1.25g of a metal (M) reacts with oxygen completely to produce 1.68g of metal oxide. The empirical formula of the metal oxide is:
[Molar mass of M and O are 69.7 g/mol and g/mol respectively.]
(a) ${M_2}O$
(b) ${M_2}{O_3}$
(c) $M{O_2}$
(d) ${M_3}{O_4}$

Answer 1

Hint: Empirical formula of a compound is the simplest positive integer ratio of atoms present in a compound. It is obtained by dividing the molecular weight by n (a factor).

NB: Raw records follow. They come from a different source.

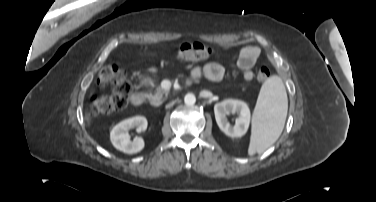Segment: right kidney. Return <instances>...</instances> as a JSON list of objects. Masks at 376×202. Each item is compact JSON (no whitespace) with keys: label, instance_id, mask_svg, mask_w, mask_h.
Segmentation results:
<instances>
[{"label":"right kidney","instance_id":"ca27d5eb","mask_svg":"<svg viewBox=\"0 0 376 202\" xmlns=\"http://www.w3.org/2000/svg\"><path fill=\"white\" fill-rule=\"evenodd\" d=\"M135 128L138 132L145 131L147 119L143 116H135L125 119L115 125L110 132V140L113 146L127 154H135L144 148V140L140 137L130 140L129 130Z\"/></svg>","mask_w":376,"mask_h":202}]
</instances>
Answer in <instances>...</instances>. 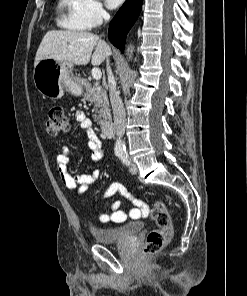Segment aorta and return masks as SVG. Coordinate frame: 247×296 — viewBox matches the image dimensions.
Listing matches in <instances>:
<instances>
[{"label": "aorta", "mask_w": 247, "mask_h": 296, "mask_svg": "<svg viewBox=\"0 0 247 296\" xmlns=\"http://www.w3.org/2000/svg\"><path fill=\"white\" fill-rule=\"evenodd\" d=\"M132 52V51H131ZM131 54H129V58H131ZM117 148H122L123 147V143L122 141L119 139L117 142H116V145H115Z\"/></svg>", "instance_id": "obj_1"}]
</instances>
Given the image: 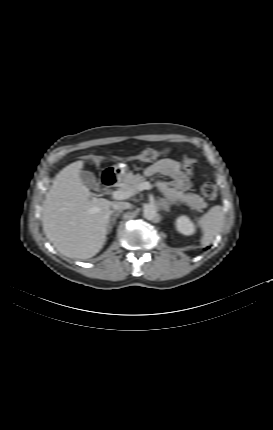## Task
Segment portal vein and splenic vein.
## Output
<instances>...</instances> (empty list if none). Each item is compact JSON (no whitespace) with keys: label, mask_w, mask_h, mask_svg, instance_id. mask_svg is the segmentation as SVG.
<instances>
[{"label":"portal vein and splenic vein","mask_w":273,"mask_h":430,"mask_svg":"<svg viewBox=\"0 0 273 430\" xmlns=\"http://www.w3.org/2000/svg\"><path fill=\"white\" fill-rule=\"evenodd\" d=\"M151 188H152V185L149 182H143L139 184V186L137 187V190L138 191L150 190ZM135 193H136L135 189H129L126 191H122V190L113 191L111 195L114 199L124 200L133 196Z\"/></svg>","instance_id":"obj_1"}]
</instances>
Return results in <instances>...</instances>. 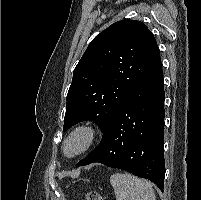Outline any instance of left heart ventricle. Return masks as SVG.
Masks as SVG:
<instances>
[{"label":"left heart ventricle","mask_w":201,"mask_h":200,"mask_svg":"<svg viewBox=\"0 0 201 200\" xmlns=\"http://www.w3.org/2000/svg\"><path fill=\"white\" fill-rule=\"evenodd\" d=\"M84 142V138L82 136H76L74 137L68 144L67 146V151L69 153H73L76 152L77 150H79Z\"/></svg>","instance_id":"left-heart-ventricle-1"}]
</instances>
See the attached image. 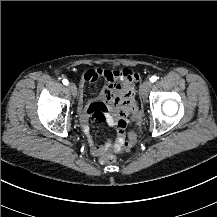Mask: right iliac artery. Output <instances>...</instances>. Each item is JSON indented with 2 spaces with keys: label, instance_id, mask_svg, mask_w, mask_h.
I'll use <instances>...</instances> for the list:
<instances>
[{
  "label": "right iliac artery",
  "instance_id": "82829eb1",
  "mask_svg": "<svg viewBox=\"0 0 217 217\" xmlns=\"http://www.w3.org/2000/svg\"><path fill=\"white\" fill-rule=\"evenodd\" d=\"M62 82H63V84L66 85V86L69 84V82H68L67 79H63Z\"/></svg>",
  "mask_w": 217,
  "mask_h": 217
}]
</instances>
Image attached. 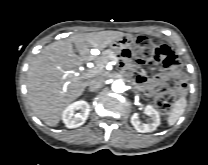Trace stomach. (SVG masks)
I'll use <instances>...</instances> for the list:
<instances>
[{
  "instance_id": "stomach-1",
  "label": "stomach",
  "mask_w": 208,
  "mask_h": 165,
  "mask_svg": "<svg viewBox=\"0 0 208 165\" xmlns=\"http://www.w3.org/2000/svg\"><path fill=\"white\" fill-rule=\"evenodd\" d=\"M136 39L132 36H123L122 38L109 44L111 50L119 53L124 49H130L134 46Z\"/></svg>"
}]
</instances>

Complete step by step answer:
Mass of metal (M) = 1.25g
Metal oxide produced = 1.68g
Molar mass of metal (M) = 69.7 g/mol
Molar mass of oxygen (O) = 16.0 g/mol
1: The reaction is:
$M + {O_2} \to {M_x}{O_y}$
2: To find out the equivalent factor:
$\dfrac{{1.25}}{E} = \dfrac{{1.68}}{{E + 8}}$
Here, E is the equivalent mass of the metal.
3: The equivalent mass of oxygen is 8. We can calculate this by dividing the atomic mass of oxygen by its valency. We know atomic mass of oxygen is 16u and its valency is 2. So equivalent mass is 8u.
4: Cross multiplying the above equation, we get:
$
1.68E = (E + 8)1.25 \\
\Rightarrow 1.68E - 1.25E = 8 \times 1.25 \\
  \\
$ (By simplifying)
$
   \Rightarrow 0.43E = 10 \\
   \Rightarrow E = 23.25 \\
 $
5: Now the n-factor comes out to be:
$
\dfrac{{69.7}}{{23.25}} = 3 \\
  \therefore n = 3 \\
 $
So, the charge on M will be +3. For oxygen, as we know it will be -2
6: So \[{M^{3 + }}{O^{2 - }}\] for ${M_x}{O_y}$
$ \Rightarrow {M_2}{O_3}$ , where x=2 and y=3
Thus, the Empirical Formula of the metal oxide will be ${M_2}{O_3}$.
The correct option is (b)

Note:
The concept of empirical formula must also be clear. Let’s take an example to understand it better. Suppose for sulphur monoxide the empirical formula will be SO. This will also be the empirical formula for disulfur dioxide even though its molecular formula is ${S_2}{O_2}.$
Thus the empirical formula doesn’t represent the actual number of atoms. It represents the simplest positive integer ratio of atoms. When we multiply it by n-factor we obtain the molecular formula with the actual number of atoms.